Losing trades are either caused by method mistakes, mental errors, or factors beyond the trader’s control, says Rande Howell, who tells how to learn and improve with every (inevitable) loss.

Well, as traders, it’s very easy to take our winners. There’s no problem there, but how do we deal with losing trades and still have confidence to go on and trade again?

Our guest today is Rande Howell to talk about that. So, Rande, how do you lose well as a trader?

It really falls down to recognizing that your plan works and that probability is on your side.

If you’ve developed discipline, when you do lose, there are three major questions: Is this a method mistake, is it a psychological mistake, or is it just simply I’m on the wrong side of probability?

If it’s a method mistake, you work your plan. You either go back to your plan or you alter plans so that it reflects the reality that you’re working in the markets.

If it’s a psychological mistake, that’s where you have to work. The mistake is what’s telling you that you need to work, and the brain only learns from mistakes, so losing is a way that you’re just short circuiting, you’re saying, “Okay, I have to learn here.”

The attitude you bring to learning is the key. If you bring fear to learning, you’ve got problems.

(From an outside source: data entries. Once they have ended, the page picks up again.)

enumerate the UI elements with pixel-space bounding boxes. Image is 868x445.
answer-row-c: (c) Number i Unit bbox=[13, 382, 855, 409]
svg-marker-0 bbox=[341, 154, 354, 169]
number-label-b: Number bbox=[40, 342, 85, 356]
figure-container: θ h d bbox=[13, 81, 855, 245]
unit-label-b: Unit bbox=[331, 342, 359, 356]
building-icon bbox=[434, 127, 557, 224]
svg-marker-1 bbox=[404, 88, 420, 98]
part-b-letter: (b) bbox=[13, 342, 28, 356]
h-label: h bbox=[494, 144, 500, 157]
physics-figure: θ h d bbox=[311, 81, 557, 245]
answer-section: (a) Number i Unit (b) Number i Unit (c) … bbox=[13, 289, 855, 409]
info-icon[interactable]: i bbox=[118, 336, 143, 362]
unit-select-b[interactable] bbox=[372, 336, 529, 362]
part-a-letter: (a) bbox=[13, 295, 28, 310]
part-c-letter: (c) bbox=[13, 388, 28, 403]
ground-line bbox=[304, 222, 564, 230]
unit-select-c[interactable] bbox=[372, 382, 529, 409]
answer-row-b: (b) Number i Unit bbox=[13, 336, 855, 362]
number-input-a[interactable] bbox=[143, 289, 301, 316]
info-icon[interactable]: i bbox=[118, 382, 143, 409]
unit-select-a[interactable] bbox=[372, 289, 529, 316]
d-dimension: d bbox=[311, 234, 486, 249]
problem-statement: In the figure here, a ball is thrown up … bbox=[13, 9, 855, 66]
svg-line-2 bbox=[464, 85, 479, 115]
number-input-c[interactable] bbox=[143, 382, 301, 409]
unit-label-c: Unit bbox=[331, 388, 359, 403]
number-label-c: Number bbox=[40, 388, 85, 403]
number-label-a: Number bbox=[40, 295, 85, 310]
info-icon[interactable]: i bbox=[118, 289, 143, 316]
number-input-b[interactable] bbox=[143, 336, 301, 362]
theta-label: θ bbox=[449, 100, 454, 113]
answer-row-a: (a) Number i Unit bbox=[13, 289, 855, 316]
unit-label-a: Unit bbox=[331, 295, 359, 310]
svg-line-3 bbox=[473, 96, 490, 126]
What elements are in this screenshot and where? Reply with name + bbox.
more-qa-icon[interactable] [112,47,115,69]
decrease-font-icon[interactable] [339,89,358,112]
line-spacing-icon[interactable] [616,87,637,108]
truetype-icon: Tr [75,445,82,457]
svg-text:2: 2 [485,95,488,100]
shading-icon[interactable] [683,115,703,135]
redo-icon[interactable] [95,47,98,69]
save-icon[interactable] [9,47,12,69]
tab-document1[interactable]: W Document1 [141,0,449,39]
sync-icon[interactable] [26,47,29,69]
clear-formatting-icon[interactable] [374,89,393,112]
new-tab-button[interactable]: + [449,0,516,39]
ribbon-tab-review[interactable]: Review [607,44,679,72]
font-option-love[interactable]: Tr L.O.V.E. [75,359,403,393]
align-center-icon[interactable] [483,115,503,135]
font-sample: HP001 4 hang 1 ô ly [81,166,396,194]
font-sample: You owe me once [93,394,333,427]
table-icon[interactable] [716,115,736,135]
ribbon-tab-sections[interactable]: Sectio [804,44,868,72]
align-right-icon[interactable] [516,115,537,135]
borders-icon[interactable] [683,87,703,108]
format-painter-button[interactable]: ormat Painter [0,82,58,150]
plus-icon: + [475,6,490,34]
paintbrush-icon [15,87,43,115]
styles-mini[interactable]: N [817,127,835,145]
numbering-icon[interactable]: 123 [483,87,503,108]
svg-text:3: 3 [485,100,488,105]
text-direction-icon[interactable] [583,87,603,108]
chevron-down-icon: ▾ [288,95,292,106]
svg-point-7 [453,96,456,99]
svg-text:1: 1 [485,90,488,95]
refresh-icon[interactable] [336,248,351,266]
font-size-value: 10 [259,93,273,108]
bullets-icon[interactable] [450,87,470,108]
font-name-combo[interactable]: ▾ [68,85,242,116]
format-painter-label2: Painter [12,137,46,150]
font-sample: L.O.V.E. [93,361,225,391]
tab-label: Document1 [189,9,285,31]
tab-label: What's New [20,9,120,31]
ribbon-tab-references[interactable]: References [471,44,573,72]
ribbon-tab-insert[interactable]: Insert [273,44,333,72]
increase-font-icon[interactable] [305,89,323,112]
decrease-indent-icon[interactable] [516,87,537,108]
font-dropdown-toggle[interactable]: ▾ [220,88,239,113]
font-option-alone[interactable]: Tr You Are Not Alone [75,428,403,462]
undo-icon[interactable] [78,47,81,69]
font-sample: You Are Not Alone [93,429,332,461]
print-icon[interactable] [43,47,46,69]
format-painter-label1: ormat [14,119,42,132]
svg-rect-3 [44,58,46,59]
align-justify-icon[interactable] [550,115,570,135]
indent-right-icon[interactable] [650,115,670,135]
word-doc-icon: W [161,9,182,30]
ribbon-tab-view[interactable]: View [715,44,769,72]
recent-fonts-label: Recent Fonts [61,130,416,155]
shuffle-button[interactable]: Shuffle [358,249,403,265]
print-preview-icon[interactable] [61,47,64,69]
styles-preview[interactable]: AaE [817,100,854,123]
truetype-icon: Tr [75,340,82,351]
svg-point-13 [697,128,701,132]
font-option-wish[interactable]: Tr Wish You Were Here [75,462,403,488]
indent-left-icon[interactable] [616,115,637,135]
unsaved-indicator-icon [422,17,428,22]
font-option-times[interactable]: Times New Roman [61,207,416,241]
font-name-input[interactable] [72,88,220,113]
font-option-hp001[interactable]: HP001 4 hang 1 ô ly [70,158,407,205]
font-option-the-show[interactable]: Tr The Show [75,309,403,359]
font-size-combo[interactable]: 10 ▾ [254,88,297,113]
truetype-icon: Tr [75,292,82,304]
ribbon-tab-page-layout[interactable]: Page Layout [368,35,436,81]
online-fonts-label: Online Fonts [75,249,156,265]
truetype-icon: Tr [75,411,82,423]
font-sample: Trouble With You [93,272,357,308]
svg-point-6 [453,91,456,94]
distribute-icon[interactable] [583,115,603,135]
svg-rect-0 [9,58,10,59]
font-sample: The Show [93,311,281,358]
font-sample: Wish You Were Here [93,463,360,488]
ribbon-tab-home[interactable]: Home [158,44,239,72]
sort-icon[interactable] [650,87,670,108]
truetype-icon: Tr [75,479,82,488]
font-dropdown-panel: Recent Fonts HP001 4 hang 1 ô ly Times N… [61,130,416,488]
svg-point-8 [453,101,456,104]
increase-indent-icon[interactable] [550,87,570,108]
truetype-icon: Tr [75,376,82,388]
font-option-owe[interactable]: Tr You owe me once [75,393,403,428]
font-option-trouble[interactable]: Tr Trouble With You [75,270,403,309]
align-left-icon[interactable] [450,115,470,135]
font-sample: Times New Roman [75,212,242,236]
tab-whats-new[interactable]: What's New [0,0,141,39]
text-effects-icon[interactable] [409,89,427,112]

Most traders start out paper trading with a “fake” account; it’s not real money, and they find they can do really well because they don’t have that fear of losing money. The moment they flip the switch and it’s the real account, something changes.

Is there a way to keep that same mentality that I had in the paper trading account when I move over to real money?

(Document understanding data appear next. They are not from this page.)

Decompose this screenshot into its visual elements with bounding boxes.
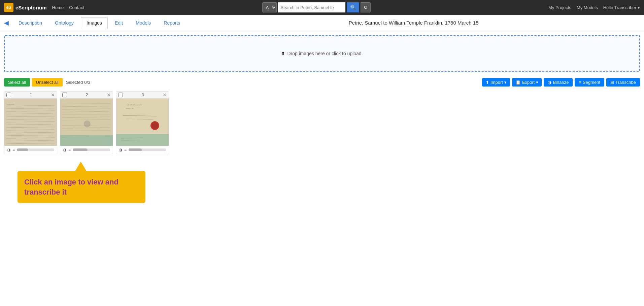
import-label: Import <box>490 80 503 85</box>
svg-point-25 <box>84 121 91 127</box>
user-menu[interactable]: Hello Transcriber ▾ <box>603 5 640 10</box>
transcribe-button[interactable]: ⊞ Transcribe <box>606 78 640 87</box>
image-thumbnail[interactable]: Gettysburg... <box>4 99 57 146</box>
contrast-icon[interactable]: ◑ <box>7 147 10 152</box>
back-button[interactable]: ◀ <box>4 19 9 27</box>
toolbar-right: ⬆ Import ▾ 📋 Export ▾ ◑ Binarize ≡ Segme… <box>482 78 640 87</box>
upload-icon: ⬆ <box>281 51 285 56</box>
tab-edit[interactable]: Edit <box>109 17 129 28</box>
upload-zone[interactable]: ⬆ Drop images here or click to upload. <box>4 35 640 72</box>
export-dropdown-icon: ▾ <box>536 80 538 85</box>
search-type-select[interactable]: A <box>262 2 277 12</box>
nav-contact[interactable]: Contact <box>69 5 84 10</box>
svg-text:Gettysburg...: Gettysburg... <box>6 103 15 105</box>
navbar-search: A 🔍 ↻ <box>262 2 371 12</box>
tabbar: ◀ Description Ontology Images Edit Model… <box>0 15 644 31</box>
card-checkbox[interactable] <box>6 93 11 97</box>
transcribe-label: Transcribe <box>615 80 636 85</box>
svg-point-37 <box>151 122 158 129</box>
import-dropdown-icon: ▾ <box>504 80 507 85</box>
lines-icon[interactable]: ≡ <box>124 147 127 152</box>
progress-bar <box>73 148 110 151</box>
import-button[interactable]: ⬆ Import ▾ <box>482 78 510 87</box>
my-projects-link[interactable]: My Projects <box>548 5 571 10</box>
card-close-button[interactable]: ✕ <box>107 93 111 97</box>
segment-button[interactable]: ≡ Segment <box>575 78 604 87</box>
user-dropdown-icon: ▾ <box>638 5 640 10</box>
unselect-all-button[interactable]: Unselect all <box>32 78 63 87</box>
progress-fill <box>129 148 142 151</box>
image-card: 2 ✕ <box>60 91 113 154</box>
svg-text:A. E. (Mr. Memorial St.: A. E. (Mr. Memorial St. <box>126 104 142 106</box>
image-card: 3 ✕ A. E. (Mr. Memorial St. Esq.) 1780 <box>116 91 169 154</box>
card-header: 2 ✕ <box>60 92 113 99</box>
import-icon: ⬆ <box>485 80 489 85</box>
lines-icon[interactable]: ≡ <box>12 147 15 152</box>
upload-text: Drop images here or click to upload. <box>287 51 363 56</box>
card-header: 3 ✕ <box>116 92 169 99</box>
svg-rect-38 <box>116 134 169 146</box>
binarize-label: Binarize <box>553 80 569 85</box>
search-button[interactable]: 🔍 <box>347 2 359 12</box>
image-thumbnail[interactable] <box>60 99 113 146</box>
brand-name: eScriptorium <box>15 5 47 10</box>
card-close-button[interactable]: ✕ <box>163 93 167 97</box>
card-footer: ◑ ≡ <box>116 146 169 154</box>
selected-count: Selected 0/3 <box>66 80 90 85</box>
export-button[interactable]: 📋 Export ▾ <box>512 78 542 87</box>
tab-models[interactable]: Models <box>130 17 157 28</box>
brand-logo: eS <box>4 3 13 12</box>
refresh-button[interactable]: ↻ <box>361 2 371 12</box>
segment-icon: ≡ <box>579 80 581 85</box>
contrast-icon[interactable]: ◑ <box>63 147 66 152</box>
progress-bar <box>17 148 54 151</box>
image-toolbar: Select all Unselect all Selected 0/3 ⬆ I… <box>0 76 644 89</box>
contrast-icon[interactable]: ◑ <box>119 147 122 152</box>
card-checkbox[interactable] <box>118 93 123 97</box>
progress-bar <box>129 148 166 151</box>
lines-icon[interactable]: ≡ <box>68 147 71 152</box>
card-footer: ◑ ≡ <box>60 146 113 154</box>
export-label: Export <box>522 80 535 85</box>
navbar-right: My Projects My Models Hello Transcriber … <box>548 5 640 10</box>
card-header: 1 ✕ <box>4 92 57 99</box>
tab-ontology[interactable]: Ontology <box>49 17 79 28</box>
svg-text:Esq.) 1780: Esq.) 1780 <box>126 107 134 109</box>
doc-title: Petrie, Samuel to William Temple Frankli… <box>187 20 640 26</box>
export-icon: 📋 <box>515 80 521 85</box>
brand: eS eScriptorium <box>4 3 47 12</box>
progress-fill <box>73 148 88 151</box>
transcribe-icon: ⊞ <box>610 80 614 85</box>
segment-label: Segment <box>583 80 600 85</box>
card-close-button[interactable]: ✕ <box>51 93 55 97</box>
user-label: Hello Transcriber <box>603 5 636 10</box>
image-card: 1 ✕ Gettysburg... <box>4 91 57 154</box>
card-footer: ◑ ≡ <box>4 146 57 154</box>
card-checkbox[interactable] <box>62 93 67 97</box>
binarize-button[interactable]: ◑ Binarize <box>544 78 573 87</box>
progress-fill <box>17 148 28 151</box>
binarize-icon: ◑ <box>548 80 551 85</box>
navbar-left: eS eScriptorium Home Contact <box>4 3 84 12</box>
image-grid: 1 ✕ Gettysburg... <box>0 89 644 157</box>
card-number: 2 <box>67 93 107 97</box>
search-input[interactable] <box>278 2 345 12</box>
nav-home[interactable]: Home <box>52 5 64 10</box>
card-number: 3 <box>123 93 163 97</box>
tab-images[interactable]: Images <box>81 17 108 29</box>
image-thumbnail[interactable]: A. E. (Mr. Memorial St. Esq.) 1780 <box>116 99 169 146</box>
my-models-link[interactable]: My Models <box>577 5 598 10</box>
tab-reports[interactable]: Reports <box>158 17 186 28</box>
card-number: 1 <box>11 93 51 97</box>
tab-description[interactable]: Description <box>13 17 48 28</box>
navbar: eS eScriptorium Home Contact A 🔍 ↻ My Pr… <box>0 0 644 15</box>
select-all-button[interactable]: Select all <box>4 78 30 87</box>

They’re two different animals. Risk is not involved in paper trading. The key is the moment risk is there, uncertainty is there.

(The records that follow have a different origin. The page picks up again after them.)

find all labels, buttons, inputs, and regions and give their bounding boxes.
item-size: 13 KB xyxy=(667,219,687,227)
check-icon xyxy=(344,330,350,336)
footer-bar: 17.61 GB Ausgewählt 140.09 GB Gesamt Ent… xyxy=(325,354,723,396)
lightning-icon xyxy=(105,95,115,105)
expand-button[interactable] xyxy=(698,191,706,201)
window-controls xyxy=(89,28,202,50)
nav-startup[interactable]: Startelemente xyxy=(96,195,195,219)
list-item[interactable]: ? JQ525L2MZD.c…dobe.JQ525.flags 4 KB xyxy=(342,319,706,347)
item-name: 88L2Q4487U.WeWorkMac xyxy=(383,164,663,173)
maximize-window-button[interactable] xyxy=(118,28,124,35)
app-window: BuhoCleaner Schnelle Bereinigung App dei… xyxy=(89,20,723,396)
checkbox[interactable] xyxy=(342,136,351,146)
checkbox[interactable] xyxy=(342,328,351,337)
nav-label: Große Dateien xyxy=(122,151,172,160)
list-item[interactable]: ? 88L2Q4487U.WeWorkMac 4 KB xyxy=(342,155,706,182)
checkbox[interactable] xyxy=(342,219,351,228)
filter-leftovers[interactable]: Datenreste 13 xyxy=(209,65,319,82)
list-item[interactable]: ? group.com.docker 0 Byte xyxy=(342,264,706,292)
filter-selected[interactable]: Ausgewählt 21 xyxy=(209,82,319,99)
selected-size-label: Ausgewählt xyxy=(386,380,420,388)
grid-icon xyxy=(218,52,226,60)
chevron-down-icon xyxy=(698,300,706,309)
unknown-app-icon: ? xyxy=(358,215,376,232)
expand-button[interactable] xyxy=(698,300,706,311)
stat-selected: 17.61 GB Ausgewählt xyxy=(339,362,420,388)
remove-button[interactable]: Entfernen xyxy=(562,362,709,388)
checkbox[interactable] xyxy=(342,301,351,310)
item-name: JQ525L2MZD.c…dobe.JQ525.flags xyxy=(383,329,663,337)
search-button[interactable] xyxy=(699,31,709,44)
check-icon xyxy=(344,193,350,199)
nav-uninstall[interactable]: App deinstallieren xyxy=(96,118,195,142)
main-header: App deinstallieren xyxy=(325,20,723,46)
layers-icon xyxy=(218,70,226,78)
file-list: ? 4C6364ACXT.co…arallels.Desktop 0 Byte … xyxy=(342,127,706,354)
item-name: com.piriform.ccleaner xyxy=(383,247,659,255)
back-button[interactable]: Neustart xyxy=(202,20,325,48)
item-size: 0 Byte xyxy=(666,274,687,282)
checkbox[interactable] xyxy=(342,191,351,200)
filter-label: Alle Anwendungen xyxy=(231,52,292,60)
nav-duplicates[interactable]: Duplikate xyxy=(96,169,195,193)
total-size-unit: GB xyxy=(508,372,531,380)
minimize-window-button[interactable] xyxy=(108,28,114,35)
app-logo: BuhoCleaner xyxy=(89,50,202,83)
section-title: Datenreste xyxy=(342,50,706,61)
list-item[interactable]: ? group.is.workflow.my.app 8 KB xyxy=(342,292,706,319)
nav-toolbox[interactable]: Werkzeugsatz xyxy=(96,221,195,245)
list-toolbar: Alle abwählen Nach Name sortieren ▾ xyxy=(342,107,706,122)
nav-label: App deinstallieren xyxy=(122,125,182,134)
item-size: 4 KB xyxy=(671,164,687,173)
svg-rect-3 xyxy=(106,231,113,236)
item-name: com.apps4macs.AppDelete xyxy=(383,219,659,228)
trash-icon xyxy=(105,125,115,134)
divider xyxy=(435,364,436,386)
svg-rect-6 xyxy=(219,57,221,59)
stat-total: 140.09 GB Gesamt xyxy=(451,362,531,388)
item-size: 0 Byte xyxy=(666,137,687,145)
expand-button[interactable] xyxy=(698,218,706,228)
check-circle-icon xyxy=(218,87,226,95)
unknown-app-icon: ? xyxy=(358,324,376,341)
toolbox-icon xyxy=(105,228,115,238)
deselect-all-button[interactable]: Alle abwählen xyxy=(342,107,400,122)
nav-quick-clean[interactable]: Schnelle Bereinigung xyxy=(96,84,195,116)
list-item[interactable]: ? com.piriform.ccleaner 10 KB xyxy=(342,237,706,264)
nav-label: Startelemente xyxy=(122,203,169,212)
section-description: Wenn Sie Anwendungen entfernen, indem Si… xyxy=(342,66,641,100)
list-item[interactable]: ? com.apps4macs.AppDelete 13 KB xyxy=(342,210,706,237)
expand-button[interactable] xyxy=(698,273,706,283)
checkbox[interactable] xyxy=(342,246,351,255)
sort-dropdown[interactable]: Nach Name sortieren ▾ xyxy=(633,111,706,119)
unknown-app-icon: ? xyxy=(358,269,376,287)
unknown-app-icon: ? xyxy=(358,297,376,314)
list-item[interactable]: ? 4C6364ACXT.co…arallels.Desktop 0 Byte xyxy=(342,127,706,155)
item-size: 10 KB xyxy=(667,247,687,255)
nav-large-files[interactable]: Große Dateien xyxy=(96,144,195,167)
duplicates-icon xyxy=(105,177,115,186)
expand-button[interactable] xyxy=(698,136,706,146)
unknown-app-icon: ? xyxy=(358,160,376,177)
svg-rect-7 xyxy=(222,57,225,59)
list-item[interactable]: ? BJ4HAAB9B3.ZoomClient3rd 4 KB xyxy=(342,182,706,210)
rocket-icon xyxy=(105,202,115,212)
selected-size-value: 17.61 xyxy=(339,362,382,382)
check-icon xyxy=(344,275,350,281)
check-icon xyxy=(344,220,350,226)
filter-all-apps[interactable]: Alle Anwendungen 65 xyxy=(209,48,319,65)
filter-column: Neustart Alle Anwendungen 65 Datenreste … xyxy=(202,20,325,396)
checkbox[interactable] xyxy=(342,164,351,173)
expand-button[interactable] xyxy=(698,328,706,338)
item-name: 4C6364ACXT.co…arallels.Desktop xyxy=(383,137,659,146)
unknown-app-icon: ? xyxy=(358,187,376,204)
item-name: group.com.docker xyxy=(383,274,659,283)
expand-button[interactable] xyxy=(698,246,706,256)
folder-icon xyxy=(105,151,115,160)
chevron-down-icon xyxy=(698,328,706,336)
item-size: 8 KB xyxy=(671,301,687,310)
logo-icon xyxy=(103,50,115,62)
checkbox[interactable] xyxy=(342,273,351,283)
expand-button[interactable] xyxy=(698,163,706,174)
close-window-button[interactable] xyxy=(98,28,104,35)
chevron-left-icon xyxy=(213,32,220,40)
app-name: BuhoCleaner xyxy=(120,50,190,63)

You are going to lose in trading, and you are going to win in trading, and it’s the discipline that you bring about losing.

If you’re doing your plan; if you do your review and there’s nothing you would change, just let it go. Again, the others, if it’s a method mistake, you correct. If it’s a psychological mistake, you correct; but without a mistake, you didn’t know.

I think one of the biggest questions is like you mentioned, you let it go. The best traders that I talk to can do just that. They forget about that losing trade immediately, and they’re moving on to the next one.

How do you know it’s not that I’m reading the market incorrectly that day versus I need to change my strategy? Basically, how do you know whether it’s a probability problem or a method problem?

Well, that’s your review. When you go back to review, you’re in a different state of mind than you were when you were trading.

In trading, there is a highly disciplined, highly impartial, very courageous mindset that’s required. When you’re doing review, it’s more of a speculation. You’re exploring; it’s a totally different kind of thought process.

Whether or not you can ever tell, most traders know if they’ve made a methodology mistake. They know if their psychology got out of hand. They will be able to see the queue, and they go back to the rituals in their psychology to be able to reform so that their mindset is very, very squared with trading.